High inflation and the state bank’s eroding credibility threaten Pakistan’s growth prospects
Throughout history, a high level of inflation is one of the most pernicious phenomena that has led to the collapse of empires and the rise of authoritarian regimes. The debasement of the silver coinage, the denarii, by profligate emperors like Nero and Commodus has been attributed as one of the main causes of the fall of the Roman Empire.
In every economic condition, there are winners and losers, but with high inflation, the longer it persists, the harder it is to find any winners. High inflation hits lower-income families hardest because items such as transport and food make up a large portion of the household budget, leaving less for discretionary items of spending. The decreased purchasing power also results in households putting away less in savings. Although it is the poorest sections of society that are worst affected, the increased volatility in price changes distorts the whole structure of relative prices. The uncertainty about interest rates and profit margins makes it difficult for businesses to assess the future course of action. There is not only an increased likelihood of the misallocation of resources but also postponement or abandonment of investment decisions, which in turn can contribute to a slowdown in the investment cycle.
It is for these reasons that mainstream economists consider curbing high inflation as an essential condition for a prosperous economy. It was also the rationale for parliament granting the State Bank of Pakistan (SBP) autonomy with the primary mandate of ensuring price stability. An independent central bank was expected to conduct its monetary policy operations free from fiscal policy considerations. However, the SBP’s tepid rate hikes over the last several months suggest an unwillingness to exercise its autonomy.
The Monetary Policy Committee (MPC) of the SBP in its Monetary Policy Statement (MPS), on January 23, noted that “core inflation has been on a rising trend for the past 10 months.” Both rural and urban CPI is at an elevated level, which points to strong demand-related pressures. As reported by the Pakistan Bureau of Statistics, the Consumer Price Index continued to remain high at 24.5% in December 2022 year on year, having touched a 47-year peak of 27.3 percent in August 2022. This can be further seen in the expansion of domestic credit owing to a “seasonal rise in private sector credit along with increased budgetary borrowing.” The fiscal deficit, in the four months of FY23, increased to 1.5 percent from 0.9 percent of the GDP in the same period last year.
In every economic condition, there are winners and losers, but with high inflation, the longer it persists, the harder it is to find any winners.
Empirical evidence shows a strong negative correlation between interest rates and government borrowing from banks. As interest rates increase, net government borrowing tends to fall and therefore needs to be aggressively hiked to impose fiscal discipline. While the MPC claims that the current fiscal stance is “inconsistent with monetary tightening,” it nevertheless chose to increase the policy rate by only a modest 100 basis points to 17 percent. A hawkish stance such that the rate hike was above market expectations would have been more consistent with the SBP’s assertion “that it is critical to anchor inflation expectations.”
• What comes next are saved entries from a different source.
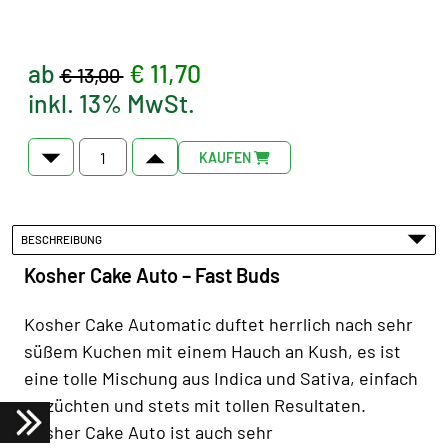
ab
€ 11,70
€ 13,00
inkl. 13% MwSt.
KAUFEN
BESCHREIBUNG
Kosher Cake Auto – Fast Buds
Kosher Cake Automatic duftet herrlich nach sehr
süßem Kuchen mit einem Hauch an Kush, es ist
eine tolle Mischung aus Indica und Sativa, einfach
zu züchten und stets mit tollen Resultaten.
Kosher Cake Auto ist auch sehr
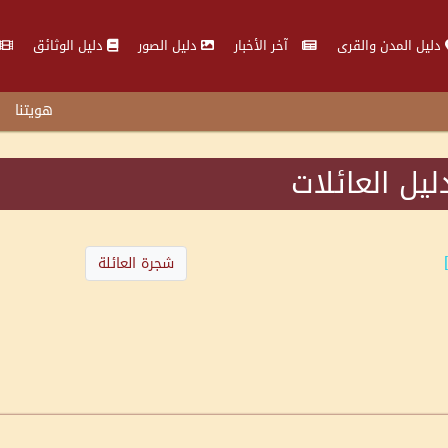
دليل المدن والقرى
آخر الأخبار
دليل الصور
دليل الوثائق
هويتنا
ليل العائلات
شجرة العائلة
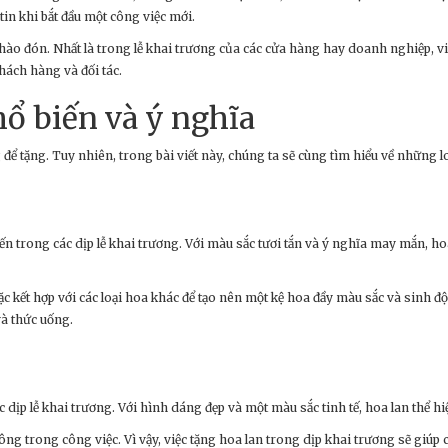
in khi bắt đầu một công việc mới.
hào đón. Nhất là trong lễ khai trương của các cửa hàng hay doanh nghiệp, vi
hách hàng và đối tác.
ổ biến và ý nghĩa
g để tặng. Tuy nhiên, trong bài viết này, chúng ta sẽ cùng tìm hiểu về những 
n trong các dịp lễ khai trương. Với màu sắc tươi tắn và ý nghĩa may mắn, h
kết hợp với các loại hoa khác để tạo nên một kệ hoa đầy màu sắc và sinh độn
à thức uống.
ác dịp lễ khai trương. Với hình dáng đẹp và một màu sắc tinh tế, hoa lan th
ng trong công việc. Vì vậy, việc tặng hoa lan trong dịp khai trương sẽ giúp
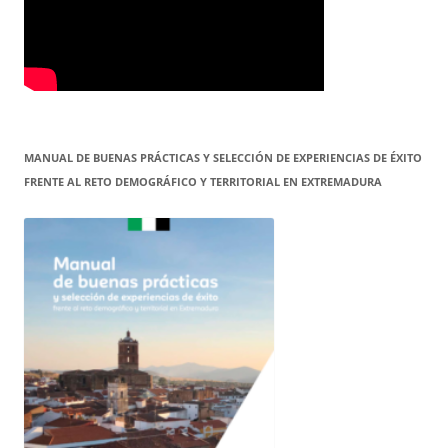
MANUAL DE BUENAS PRÁCTICAS Y SELECCIÓN DE EXPERIENCIAS DE ÉXITO
FRENTE AL RETO DEMOGRÁFICO Y TERRITORIAL EN EXTREMADURA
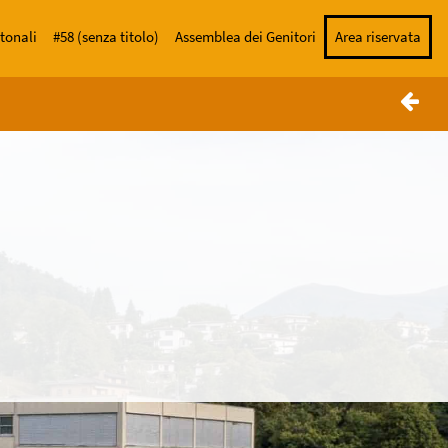
tonali
#58 (senza titolo)
Assemblea dei Genitori
Area riservata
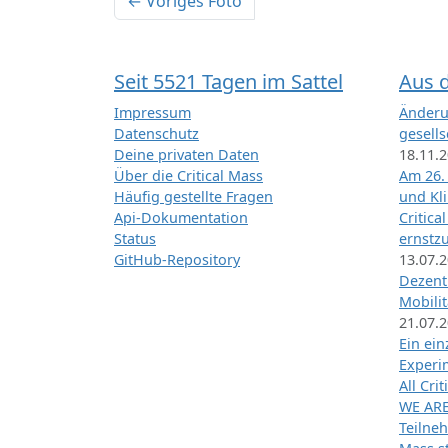
← Voriges Foto
Seit 5521 Tagen im Sattel
Aus 
Impressum
Änderu
Datenschutz
gesells
Deine privaten Daten
18.11.
Über die Critical Mass
Am 26.
Häufig gestellte Fragen
und Kl
Api-Dokumentation
Critica
Status
ernstz
GitHub-Repository
13.07.
Dezentr
Mobilit
21.07.
Ein ei
Exper
All Cri
WE ARE
Teilneh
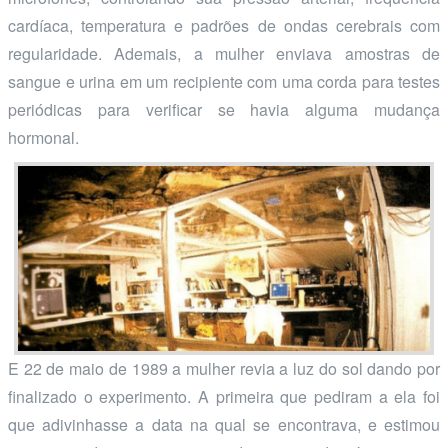
cardíaca, temperatura e padrões de ondas cerebrais com
regularidade. Ademais, a mulher enviava amostras de
sangue e urina em um recipiente com uma corda para testes
periódicas para verificar se havia alguma mudança
hormonal.
E 22 de maio de 1989 a mulher revia a luz do sol dando por
finalizado o experimento. A primeira que pediram a ela foi
que adivinhasse a data na qual se encontrava, e estimou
The SBP’s policy rate increases in the tightening cycle that started in September 2021 have consistently been behind the curve and have kept ex-post real interest rates, that is, lending rates adjusted for inflation, on average at negative 2.5 percent. The accommodative monetary policy stance of the SBP continues to drive real rates deeper into negative territory. This is in sharp contrast to the trend in the rest of the world. According to the IMF;s October 2022 Financial Stability Report, the short-term median real interest rate on a forward-looking basis in Latin America had increased to a positive 5 percent. Likewise, the median real rate for Asia and Central & Eastern Europe had increased to 1 percent and 3 percent respectively.
The central bank lacks credibility in its claim of wanting to ensure that “inflationary pressures are not entrenched that could feed into higher inflation expectations over a longer-than-anticipated period.” The slow response in taking corrective measures to curb demand has contributed to bolstering inflation expectations that are persisting and continue to be broad-based. As per the SBP’s survey of forecasters, the long-term inflation expectations continue to remain unanchored at close to 9 percent, which is above the stated objective of stabilizing inflation around 5-7 percent.
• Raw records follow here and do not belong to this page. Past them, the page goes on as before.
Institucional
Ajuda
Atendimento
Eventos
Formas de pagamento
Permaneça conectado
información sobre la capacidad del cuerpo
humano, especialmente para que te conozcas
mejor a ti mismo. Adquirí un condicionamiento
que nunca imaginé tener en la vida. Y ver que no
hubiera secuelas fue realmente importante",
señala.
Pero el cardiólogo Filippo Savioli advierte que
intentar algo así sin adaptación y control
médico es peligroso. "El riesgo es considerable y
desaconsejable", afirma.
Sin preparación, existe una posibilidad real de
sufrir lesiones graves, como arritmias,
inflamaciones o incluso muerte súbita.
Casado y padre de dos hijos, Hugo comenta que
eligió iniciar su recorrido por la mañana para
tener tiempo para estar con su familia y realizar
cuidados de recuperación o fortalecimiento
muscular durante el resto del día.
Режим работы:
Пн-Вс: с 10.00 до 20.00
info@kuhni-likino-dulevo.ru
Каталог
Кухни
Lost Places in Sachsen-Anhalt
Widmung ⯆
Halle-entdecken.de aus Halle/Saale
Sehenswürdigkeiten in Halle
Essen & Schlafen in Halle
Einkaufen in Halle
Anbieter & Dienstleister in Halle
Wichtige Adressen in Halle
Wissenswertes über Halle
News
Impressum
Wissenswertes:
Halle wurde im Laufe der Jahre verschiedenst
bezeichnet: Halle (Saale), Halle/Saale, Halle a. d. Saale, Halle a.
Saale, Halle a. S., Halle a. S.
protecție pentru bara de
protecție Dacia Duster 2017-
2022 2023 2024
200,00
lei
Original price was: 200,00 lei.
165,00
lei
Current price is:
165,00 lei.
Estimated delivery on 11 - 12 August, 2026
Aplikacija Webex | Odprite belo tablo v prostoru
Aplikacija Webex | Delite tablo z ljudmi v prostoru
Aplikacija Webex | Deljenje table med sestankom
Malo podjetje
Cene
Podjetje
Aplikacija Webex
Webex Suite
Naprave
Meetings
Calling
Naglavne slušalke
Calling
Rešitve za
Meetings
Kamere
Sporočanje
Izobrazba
The risk now exists that to ensure price stability, the SBP will have to increase rates much more than it would have had to if it were to have demonstrated commitment to the primary policy goal. If forced to increase rates rapidly, it could lead to a recession. The economist, Fredrik Hayek cautioned that it is possible to prevent recessions by “preventing the inflations that precede them, but there is little we can do to cure them, once they have set in”.
– Javed Hassan is an investment banker who has worked in London, Hong Kong, and Karachi.